Gordon: So why is he (Clemenza) cooking the scallops?! [pause] Clemenza, talk to ME!
Clemenza: I made a mistake, chef. It won't happen again.
Gordon: Oh, come on.
Clemenza: (interview) I just start firing the scallops like an idiot, and people that knew staring at me. No one says a fucking word.
Gordon: How many portions of scallops have we wasted?!
Clemenza: Four.
Gordon: Fucking hell.
Guy: (interview) Clemenza, come on! He needs to pay attention to what the fuck is going on in that kitchen!

Gordon: Scallops, please!
Guy: [walks to the pass] Coming up!
Gordon: Over-fucking-cooked. (returns to workstation) Stop!! All of you, come here! Look, now we've gone overcooked to fuck! Horribly-done, grainy rubber. [hands scallop to Clemenza] Feel that, feel it! Just cooked to fuck! Who cooked them?
Guy: I did.
Gordon: Guy! I'd rather you do it with control than try to rush them and create that mess!
Roshni: (interview) Oh my God. We're done!
Gordon: Clemenza! CLEMENZA!! Scallops, please! I'm running out of time! [still no response from Clemenza]
Royce: (interview) Guy just fumbled on the scallops, and I'm watching Clemenza go down like a body in the East River.
Justin: (to Guy) Get that scallop perfect, Guy. Come on, brother.
Patrick: (interview) It's scallops!
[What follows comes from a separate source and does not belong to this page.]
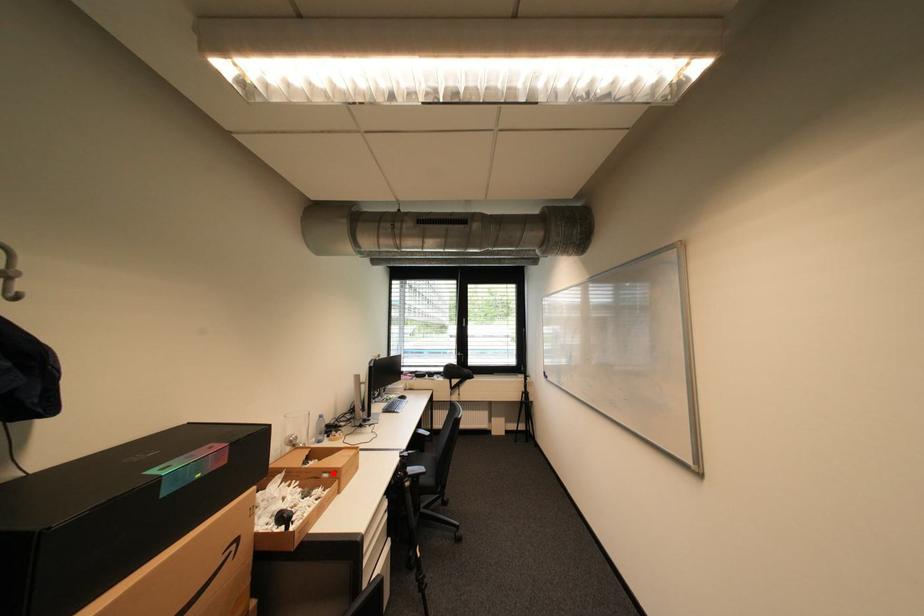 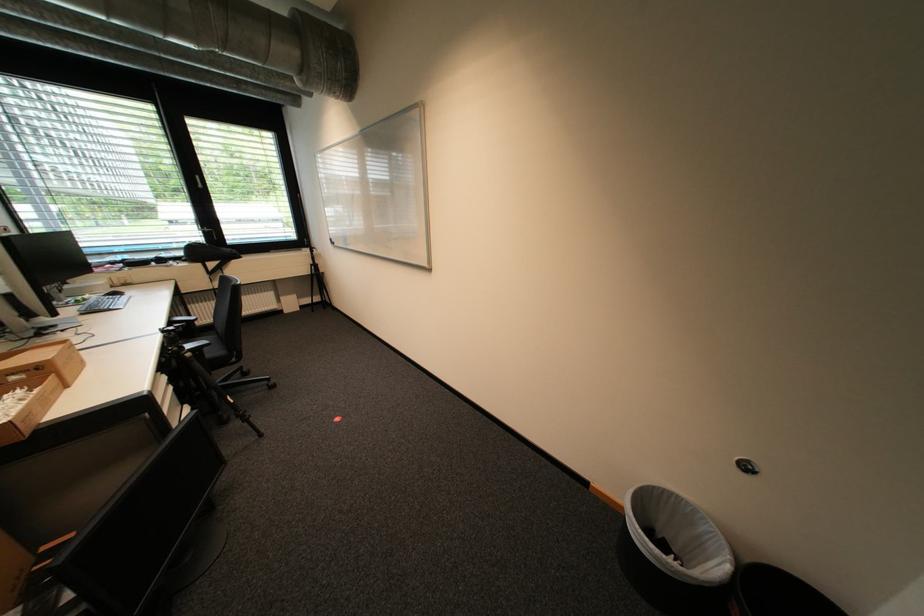 In the second image, find the point that corresponds to the highlighted location in the first image.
I mean, it's scallops!
Gordon: Scallops, how long?!
Blue team: Two minutes!
Clemenza: Three minutes!
Blue team: Three minutes, chef!
Gordon: Jesus Christ. Royce, get out there and tell them we need an extra five minutes. Hurry up!
Royce: Yes, chef.

[The swimsuit competition of the fashion show begins]
James Lukanik: (presents the second presentation) The swimwear designs of Amanda Ché.
[Shows the faces of models in swimsuits as the blue team gets distracted in the prep during the service]
Guy: Hey, baby.
Brian Merel: Oh, fuck my ass! (interview) Holy fuck! That is sexy!
[Shows more models walking the runway; Patrick attempts an interview but smirks his eyes wide open]
Justin: How the fuck am I supposed to cook with that going on?
Guy: [he begins to stare with models] That's what we're gonna deal with? (to himself) I fucked up, don't look. (interview) So, there's a few boobies and stuff like that running around. I see those models, but they're not gonna distract me. I'm focused.
Scott Leibfried: Get those beef in the pan and get them seared!
Guy: (interview) My head is in the steaks.
[Guy begins dreaming with those models]
Gordon: Guy, focus! Guy! Guy! Pan is on fire! Fuck! You're fucking charring now! Look at what are you fuck doing here? It's a filet steak. Hardly any flat, so it needs to be doing beautifully cook with control.
Patrick: (interview) All Guy had to do was to sear off the beef, and then finish it in the oven, and let them rest. So, it seems very simple and basic, yet he was having a hard time doing that. He tuned out.
Gordon: Show's almost over, can we get a grip? WAKE UP! (to guy) Wake up, you, yeah?
Patrick and Guy: Yes, chef.

Gordon: [to blue team] Swordfish!
Clemenza: Fish, right now! Right now!
Justin: [brings fish to the pass] Chef, this is hot.
Gordon: Yeah, I hope it's fucking hot. It's a kitchen, you doughnut. [the swordfish sticks to the tray as he tries to plate it] Oh, guys! Hey! What is this, a fucking... Hey! [bangs tray on workstation; the swordfish falls off] What–what is that? Rubber, overcooked.
Clemenza: One more swordfish! Yeah, yeah, I got it. I got it.
Roshni: (interview) This is Clemenza's dish on the menu and it's hard for him to execute this dish.
Clemenza: I got it, I got it!
Roshni: (interview) He's just screwing up really bad today!
Scott Leibfried: I'm dying for a swordfish!
Clemenza: One swordfish, right here. [looks around the kitchen] I need a plate for the pass, please! Anybody, somebody!
Justin: (interview) Clemenza's like a lost cat sometimes. He's just, "doo-doo-doo, doo-doo!" Like, I don't get it!
Patrick: (to Clemenza) Right here, right here! I got it.
Clemenza: Go, go, go! (interview) I get frazzled, everybody gets fucking frazzled! But, you know what, I got it!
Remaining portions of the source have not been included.